ExtortionAs an attorney, there are plenty of ethical pitfalls to beware, some of them with potentially disastrous consequences.

A new ruling out of California provides an example of such a trap.

In Mendoza v. Hamzeh, decided on April 22, 2013, the California Court of Appeals ruled that an attorney’s demand letter containing threats to report the recipient’s alleged criminal activity was extortion prohibited by both the California criminal code and the California Rules of Professional Conduct for attorneys.

The lawsuit arose from a May 6, 2009 demand letter that attorney Reed Hamzeh sent to Miguel Mendoza while Hamzeh was representing a client named Guy Chow.  The letter was sent over a dispute between Chow and Mendoza concerning Mendoza’s employment as the manager of Chow’s print and copy business.

The demand letter begins:

As you are aware, I have been retained to represent Media Print & Copy (‘Media’).

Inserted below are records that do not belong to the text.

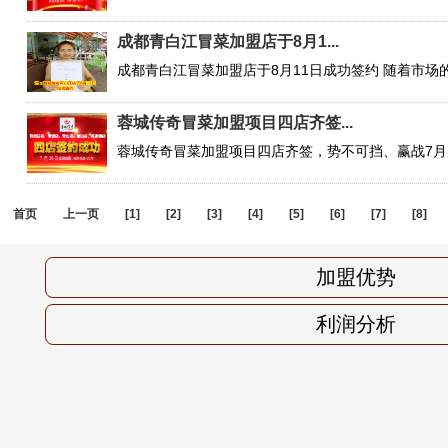
成都青白江冒菜加盟店于8月1...
蓉城传奇冒菜加盟项目四店齐签...
首页
上一页
[1]
[2]
[3]
[4]
[5]
[6]
[7]
[8]
加盟优势
利润分析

We are in the process of uncovering the substantial fraud, conversion and breaches of contract that your client has committed on my client…. To date we have uncovered damages exceeding $75,000, not including interest applied thereto, punitive damages and attorneys’ fees.

Okay, so far, nothing wrong with that.

But the next part is where it takes a bad turn:

If your client does not agree to cooperate with our investigation and provide us with a repayment of such damages caused, we will be forced to proceed with filing a legal action against him, as well as reporting him to the California Attorney General, the Los Angeles District Attorney, the Internal Revenue Service regarding tax fraud, the Better Business Bureau, as well as to customers and vendors with whom he may be perpetrating the same fraud upon [sic].”

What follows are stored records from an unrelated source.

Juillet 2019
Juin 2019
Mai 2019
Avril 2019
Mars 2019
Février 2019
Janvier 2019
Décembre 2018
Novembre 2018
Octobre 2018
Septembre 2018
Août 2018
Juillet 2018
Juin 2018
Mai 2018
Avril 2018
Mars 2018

The letter then goes on to list Mendoza’s alleged wrongs, including failure to pay Media’s employees, sales taxes, and bills.

We don’t really know what happened in the interim, but Mendoza filed a civil lawsuit against Hamzeh almost two years later, in May 2011.  The suit asserted causes of action for civil extortion, intentional infliction of emotional distress, and unfair business practices.

In September 2011, Mendoza responded with an anti-SLAPP motion, seeking to dismiss the complaint.

“SLAPP” stands for “strategic lawsuit against public participation,” and such lawsuits are brought with the intention of silencing critics with expensive litigation.

State anti-SLAPP laws are intended to protect against such practices, with California’s laws being particularly hostile to potential SLAPPs (more on SLAPP laws here).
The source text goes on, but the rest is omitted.